* [What to do]:
Your answer is to be the exact text of the lines from the one containing "Identify the location" through the final line of the entries, restated in full, with pictures omitted.

* [Extracted records]:
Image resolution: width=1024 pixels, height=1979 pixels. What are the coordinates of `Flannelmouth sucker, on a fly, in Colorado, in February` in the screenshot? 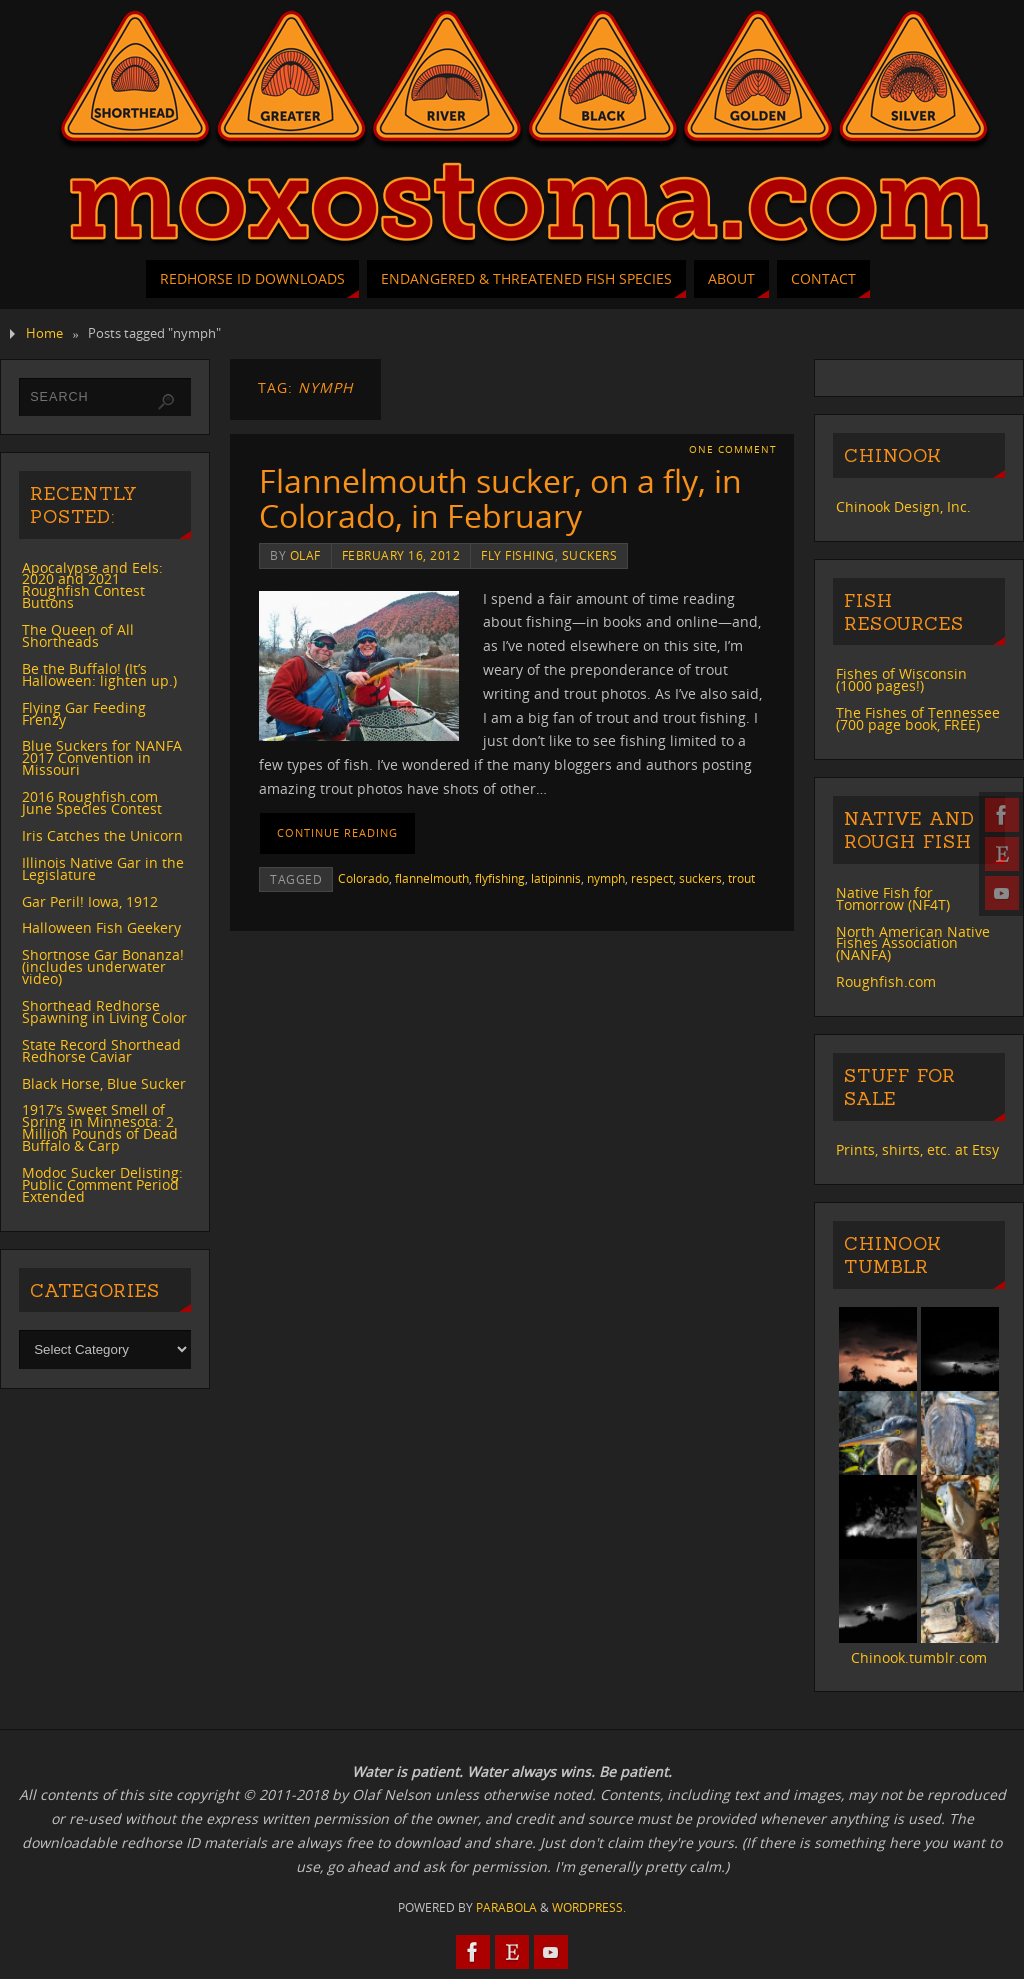 It's located at (500, 498).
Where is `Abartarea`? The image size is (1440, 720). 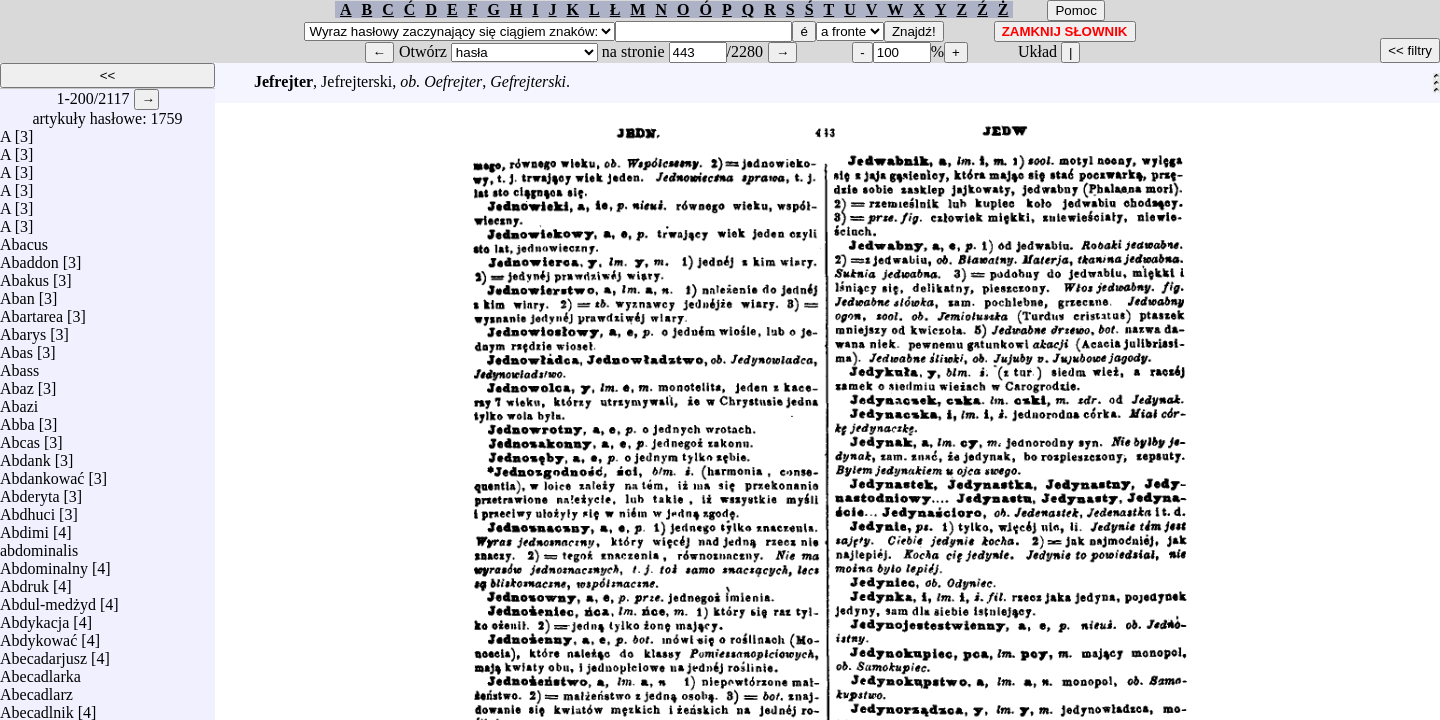
Abartarea is located at coordinates (31, 311).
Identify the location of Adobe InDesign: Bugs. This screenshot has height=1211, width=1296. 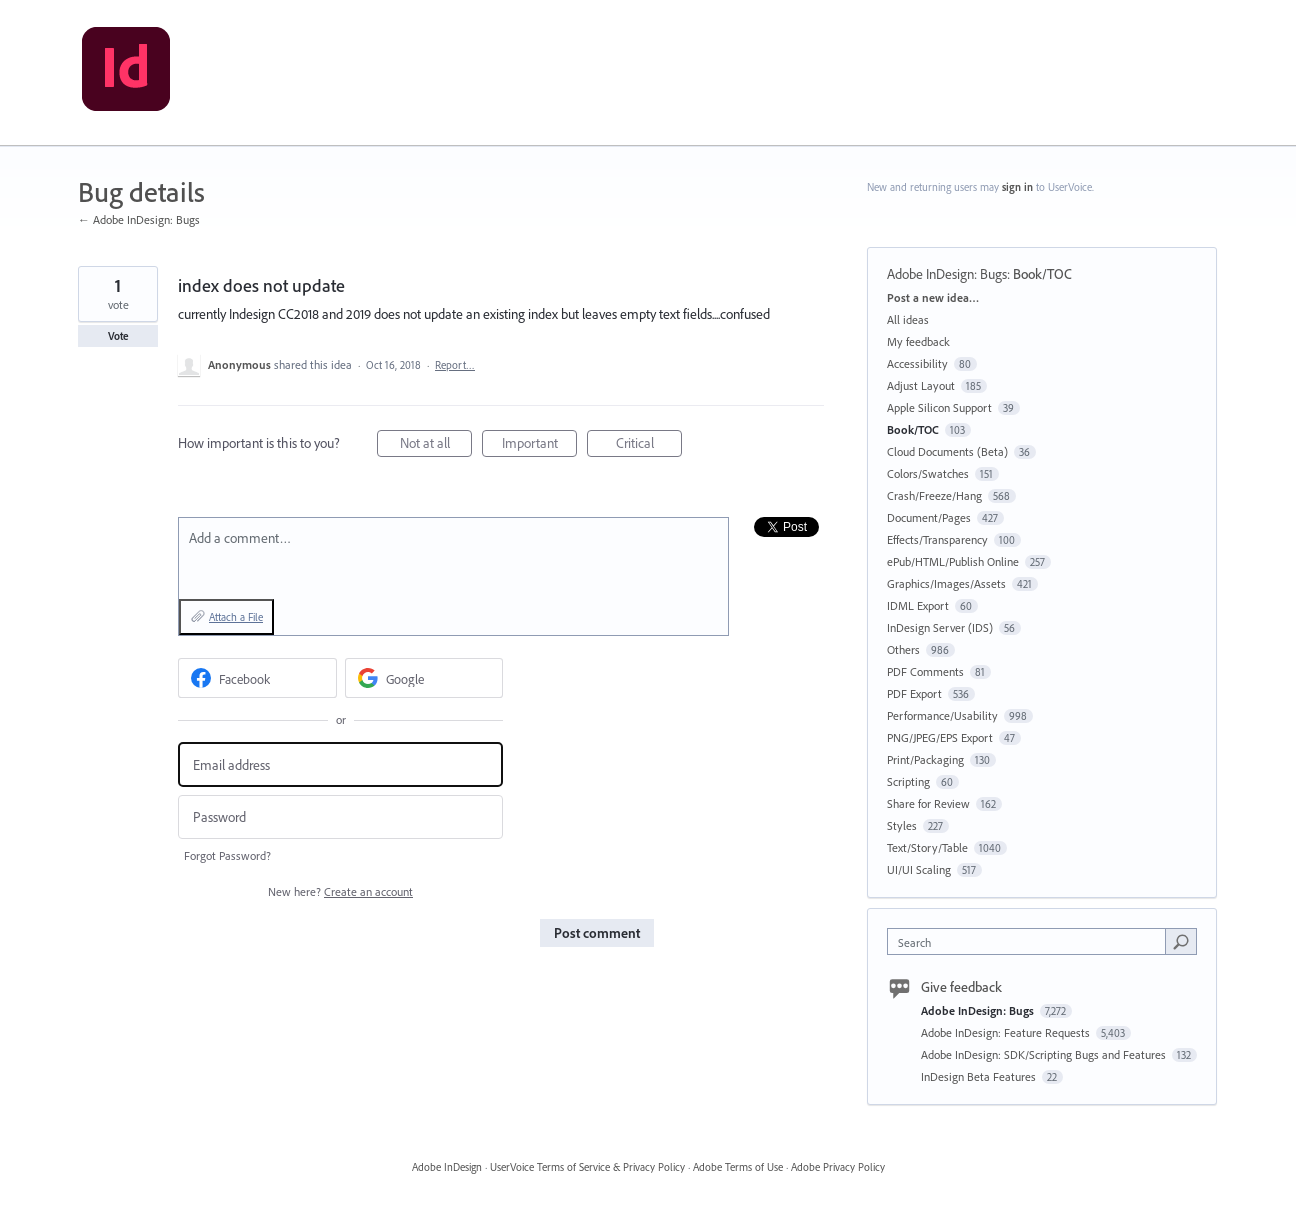
(947, 274).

* [Exercise output]:
Identify the location of Adobe InDesign: Bugs. This screenshot has height=1211, width=1296. 
(947, 274).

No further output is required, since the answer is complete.